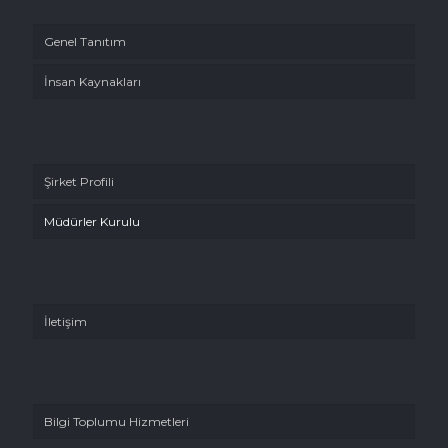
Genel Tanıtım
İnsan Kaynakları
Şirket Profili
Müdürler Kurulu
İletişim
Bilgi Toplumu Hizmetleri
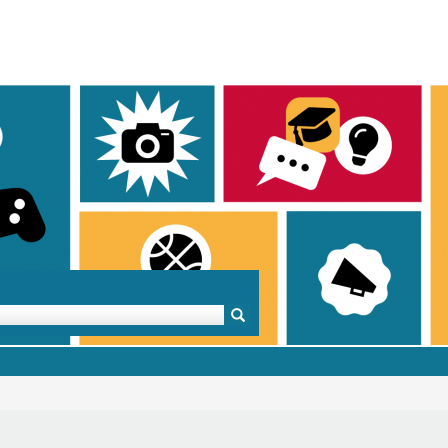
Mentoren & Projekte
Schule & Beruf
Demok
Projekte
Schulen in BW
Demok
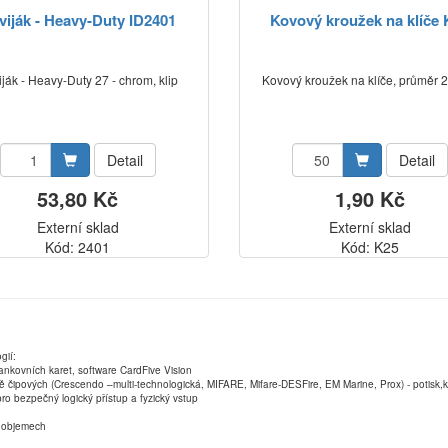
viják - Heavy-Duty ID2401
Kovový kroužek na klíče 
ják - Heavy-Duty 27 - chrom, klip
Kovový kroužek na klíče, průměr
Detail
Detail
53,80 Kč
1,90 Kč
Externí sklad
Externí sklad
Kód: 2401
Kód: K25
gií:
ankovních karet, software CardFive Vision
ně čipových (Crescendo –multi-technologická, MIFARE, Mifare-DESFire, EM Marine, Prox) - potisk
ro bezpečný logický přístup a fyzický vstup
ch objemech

::::::::::

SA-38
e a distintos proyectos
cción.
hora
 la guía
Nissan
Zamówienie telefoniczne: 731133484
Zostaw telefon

::::::::::

The problem
Within the material above, only the stretch from the line holding "Müdürler Kurulu" through the line holding "ch objemech" is to be restated exactly. Pictures are dropped.

Problem solution
Müdürler Kurulu
İletişim
Bilgi Toplumu Hizmetleri
Mentoren & Projekte
Schule & Beruf
Demok
Projekte
Schulen in BW
Demok
viják - Heavy-Duty ID2401
Kovový kroužek na klíče 
ják - Heavy-Duty 27 - chrom, klip
Kovový kroužek na klíče, průměr
Detail
Detail
53,80 Kč
1,90 Kč
Externí sklad
Externí sklad
Kód: 2401
Kód: K25
gií:
ankovních karet, software CardFive Vision
ně čipových (Crescendo –multi-technologická, MIFARE, Mifare-DESFire, EM Marine, Prox) - potisk
ro bezpečný logický přístup a fyzický vstup
ch objemech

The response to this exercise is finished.